[Stored data entries]

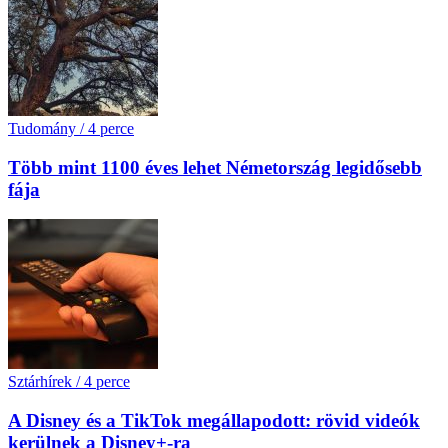
Tudomány
/
4 perce
Több mint 1100 éves lehet Németország legidősebb
fája
Sztárhírek
/
4 perce
A Disney és a TikTok megállapodott: rövid videók
kerülnek a Disney+-ra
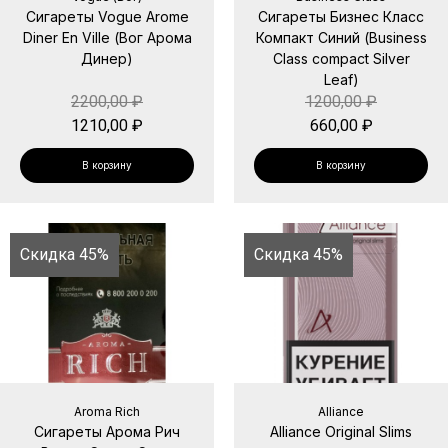
Сигареты Vogue Arome
Сигареты Бизнес Класс
Diner En Ville (Вог Арома
Компакт Синий (Business
Динер)
Class compact Silver
Leaf)
2200,00
₽
1200,00
₽
1210,00
₽
660,00
₽
В корзину
В корзину
Скидка 45%
Скидка 45%
Aroma Rich
Alliance
Сигареты Арома Рич
Alliance Original Slims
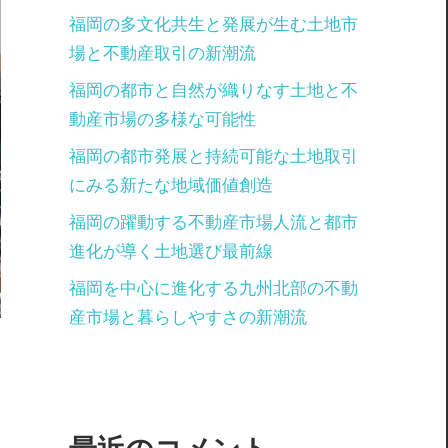
福岡の多文化共生と発展が生む土地市
場と不動産取引の新潮流
福岡の都市と自然が織りなす土地と不
動産市場の多様な可能性
福岡の都市発展と持続可能な土地取引
にみる新たな地域価値創造
福岡の躍動する不動産市場人流と都市
進化が導く土地選び最前線
福岡を中心に進化する九州北部の不動
産市場と暮らしやすさの新潮流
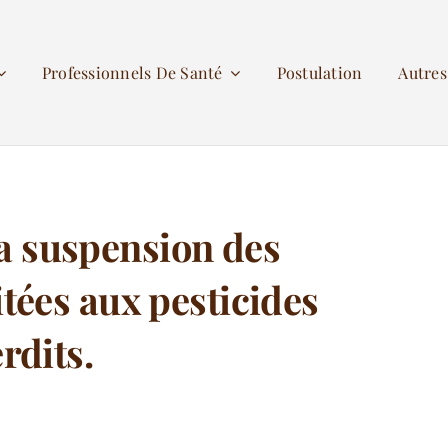
Professionnels De Santé
Postulation
Autre
la suspension des
tées aux pesticides
erdits.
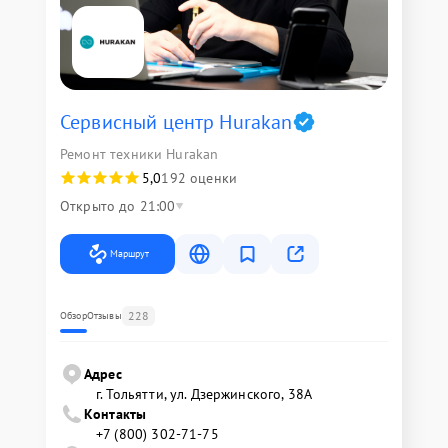
Сервисный центр Hurakan
Ремонт техники Hurakan
5,0
192 оценки
Открыто до 21:00
Маршрут
228
Обзор
Отзывы
Адрес
г. Тольятти, ул. Дзержинского, 38А
Контакты
+7 (800) 302-71-75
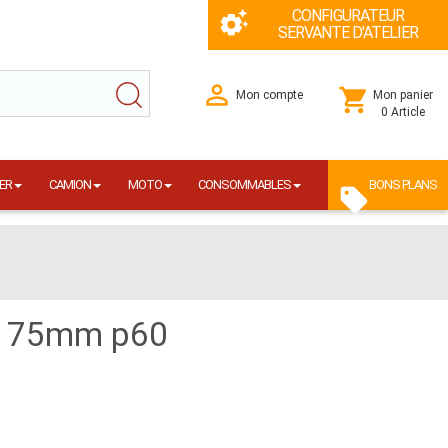
CONFIGURATEUR
SERVANTE D'ATELIER
Mon compte
Mon panier
0 Article
ER
CAMION
MOTO
CONSOMMABLES
BONS PLANS
rie 75mm p60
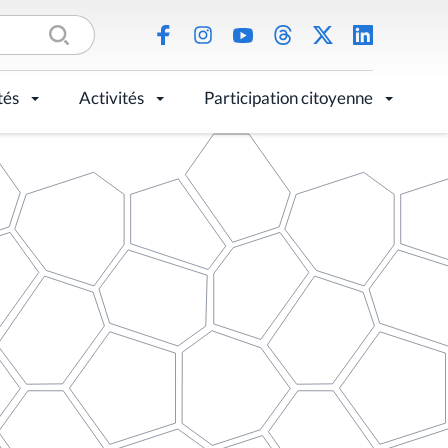
tés
Activités
Participation citoyenne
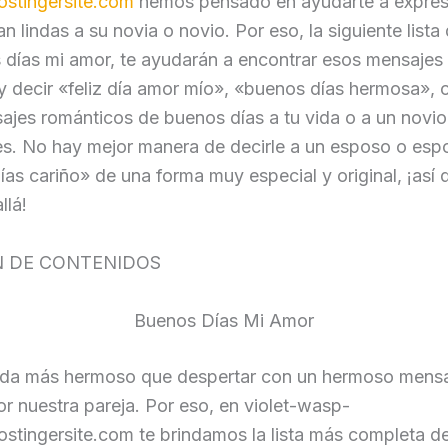
stingersite.com
hemos pensado en ayudarte a expres
an lindas a su novia o novio. Por eso, la siguiente lista
 días mi amor, te ayudarán a encontrar esos mensajes
 decir «feliz día amor mío», «buenos días hermosa», o
jes románticos de buenos días a tu vida o a un novio
es. No hay mejor manera de decirle a un esposo o esp
as cariño» de una forma muy especial y original, ¡así 
llá!
 DE CONTENIDOS
Buenos Días Mi Amor
da más hermoso que despertar con un hermoso mens
r nuestra pareja. Por eso, en violet-wasp-
stingersite.com te brindamos la lista más completa d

TASK INSTRUCTIONS
Leaving out the images, return the entries above exactly as they read.

SOLUTION TO THE EXERCISE
Tudomány
/
4 perce
Több mint 1100 éves lehet Németország legidősebb
fája
Sztárhírek
/
4 perce
A Disney és a TikTok megállapodott: rövid videók
kerülnek a Disney+-ra
Сигареты Vogue Arome
Сигареты Бизнес Класс
Diner En Ville (Вог Арома
Компакт Синий (Business
Динер)
Class compact Silver
Leaf)
2200,00
₽
1200,00
₽
1210,00
₽
660,00
₽
В корзину
В корзину
Скидка 45%
Скидка 45%
Aroma Rich
Alliance
Сигареты Арома Рич
Alliance Original Slims
福岡の多文化共生と発展が生む土地市
場と不動産取引の新潮流
福岡の都市と自然が織りなす土地と不
動産市場の多様な可能性
福岡の都市発展と持続可能な土地取引
にみる新たな地域価値創造
福岡の躍動する不動産市場人流と都市
進化が導く土地選び最前線
福岡を中心に進化する九州北部の不動
産市場と暮らしやすさの新潮流
Professionnels De Santé
Postulation
Autre
la suspension des
tées aux pesticides
erdits.
Сервисный центр Hurakan
Ремонт техники Hurakan
5,0
192 оценки
Открыто до 21:00
Маршрут
228
Обзор
Отзывы
Адрес
г. Тольятти, ул. Дзержинского, 38А
Контакты
+7 (800) 302-71-75
CONFIGURATEUR
SERVANTE D'ATELIER
Mon compte
Mon panier
0 Article
ER
CAMION
MOTO
CONSOMMABLES
BONS PLANS
rie 75mm p60
tés
Activités
Participation citoyenne
stingersite.com
hemos pensado en ayudarte a expres
an lindas a su novia o novio. Por eso, la siguiente lista
 días mi amor, te ayudarán a encontrar esos mensajes
 decir «feliz día amor mío», «buenos días hermosa», o
jes románticos de buenos días a tu vida o a un novio
es. No hay mejor manera de decirle a un esposo o esp
as cariño» de una forma muy especial y original, ¡así 
llá!
 DE CONTENIDOS
Buenos Días Mi Amor
da más hermoso que despertar con un hermoso mens
r nuestra pareja. Por eso, en violet-wasp-
stingersite.com te brindamos la lista más completa d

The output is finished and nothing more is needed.